● Data entries
———

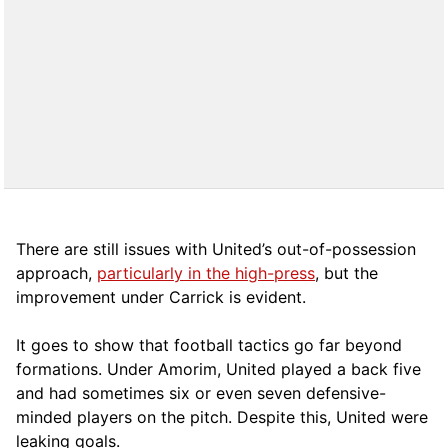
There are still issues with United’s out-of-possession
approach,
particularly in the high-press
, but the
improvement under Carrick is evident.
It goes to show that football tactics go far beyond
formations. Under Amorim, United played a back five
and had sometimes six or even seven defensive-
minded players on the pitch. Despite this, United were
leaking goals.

———

● Instructions for the task
Search the data for the string "United" and copy out every line where it is found.

● Finished task
There are still issues with United’s out-of-possession
formations. Under Amorim, United played a back five
minded players on the pitch. Despite this, United were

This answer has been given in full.